__Exercise brief__. Word for word, copy the data that follows and skip its pictures.

(Records from a data source)

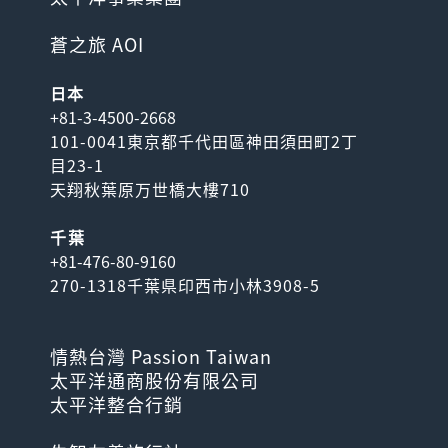
蒼之旅 AOI
日本
+81-3-4500-2668
101-0041東京都千代田區神田須田町2丁
目23-1
天翔秋葉原万世橋大樓710
千葉
+81-476-80-9160
270-1318千葉県印西市小林3908-5
情熱台灣 Passion Taiwan
太平洋通商股份有限公司
太平洋整合行銷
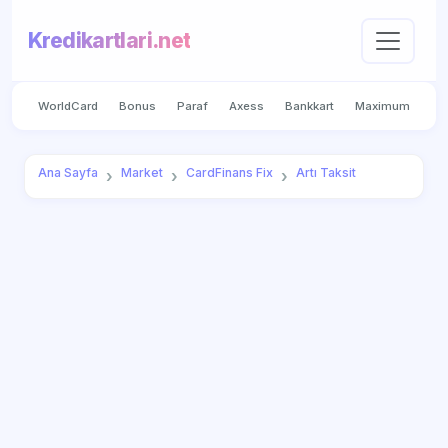
Kredikartlari.net
WorldCard
Bonus
Paraf
Axess
Bankkart
Maximum
Ana Sayfa
Market
CardFinans Fix
Artı Taksit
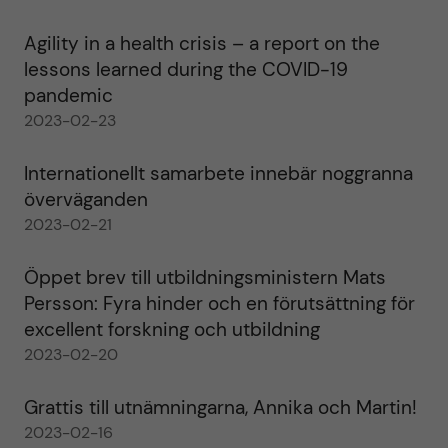
Agility in a health crisis – a report on the
lessons learned during the COVID-19
pandemic
2023-02-23
Internationellt samarbete innebär noggranna
överväganden
2023-02-21
Öppet brev till utbildningsministern Mats
Persson: Fyra hinder och en förutsättning för
excellent forskning och utbildning
2023-02-20
Grattis till utnämningarna, Annika och Martin!
2023-02-16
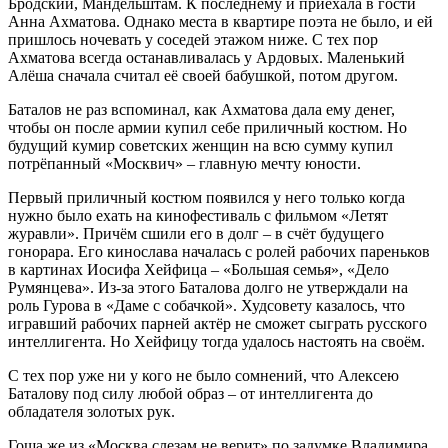
Бродский, Мандельштам. К последнему и приехала в гости
Анна Ахматова. Однако места в квартире поэта не было, и ей
пришлось ночевать у соседей этажом ниже. С тех пор
Ахматова всегда останавливалась у Ардовых. Маленький
Алёша сначала считал её своей бабушкой, потом другом.
Баталов не раз вспоминал, как Ахматова дала ему денег,
чтобы он после армии купил себе приличный костюм. Но
будущий кумир советских женщин на всю сумму купил
потрёпанный «Москвич» – главную мечту юности.
Первый приличный костюм появился у него только когда
нужно было ехать на кинофестиваль с фильмом «Летят
журавли». Причём сшили его в долг – в счёт будущего
гонорара. Его кинослава началась с ролей рабочих пареньков
в картинах Иосифа Хейфица – «Большая семья», «Дело
Румянцева». Из-за этого Баталова долго не утверждали на
роль Гурова в «Даме с собачкой». Худсовету казалось, что
игравший рабочих парней актёр не сможет сыграть русского
интеллигента. Но Хейфицу тогда удалось настоять на своём.
С тех пор уже ни у кого не было сомнений, что Алексею
Баталову под силу любой образ – от интеллигента до
обладателя золотых рук.
Гоша же из «Москва слезам не верит» по задумке Владимира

__Completed exercise__.
蒼之旅 AOI
日本
+81-3-4500-2668
101-0041東京都千代田區神田須田町2丁
目23-1
天翔秋葉原万世橋大樓710
千葉
+81-476-80-9160
270-1318千葉県印西市小林3908-5
情熱台灣 Passion Taiwan
太平洋通商股份有限公司
太平洋整合行銷
Kredikartlari.net
WorldCard
Bonus
Paraf
Axess
Bankkart
Maximum
Ana Sayfa
Market
CardFinans Fix
Artı Taksit
Agility in a health crisis – a report on the
lessons learned during the COVID-19
pandemic
2023-02-23
Internationellt samarbete innebär noggranna
överväganden
2023-02-21
Öppet brev till utbildningsministern Mats
Persson: Fyra hinder och en förutsättning för
excellent forskning och utbildning
2023-02-20
Grattis till utnämningarna, Annika och Martin!
2023-02-16
Бродский, Мандельштам. К последнему и приехала в гости
Анна Ахматова. Однако места в квартире поэта не было, и ей
пришлось ночевать у соседей этажом ниже. С тех пор
Ахматова всегда останавливалась у Ардовых. Маленький
Алёша сначала считал её своей бабушкой, потом другом.
Баталов не раз вспоминал, как Ахматова дала ему денег,
чтобы он после армии купил себе приличный костюм. Но
будущий кумир советских женщин на всю сумму купил
потрёпанный «Москвич» – главную мечту юности.
Первый приличный костюм появился у него только когда
нужно было ехать на кинофестиваль с фильмом «Летят
журавли». Причём сшили его в долг – в счёт будущего
гонорара. Его кинослава началась с ролей рабочих пареньков
в картинах Иосифа Хейфица – «Большая семья», «Дело
Румянцева». Из-за этого Баталова долго не утверждали на
роль Гурова в «Даме с собачкой». Худсовету казалось, что
игравший рабочих парней актёр не сможет сыграть русского
интеллигента. Но Хейфицу тогда удалось настоять на своём.
С тех пор уже ни у кого не было сомнений, что Алексею
Баталову под силу любой образ – от интеллигента до
обладателя золотых рук.
Гоша же из «Москва слезам не верит» по задумке Владимира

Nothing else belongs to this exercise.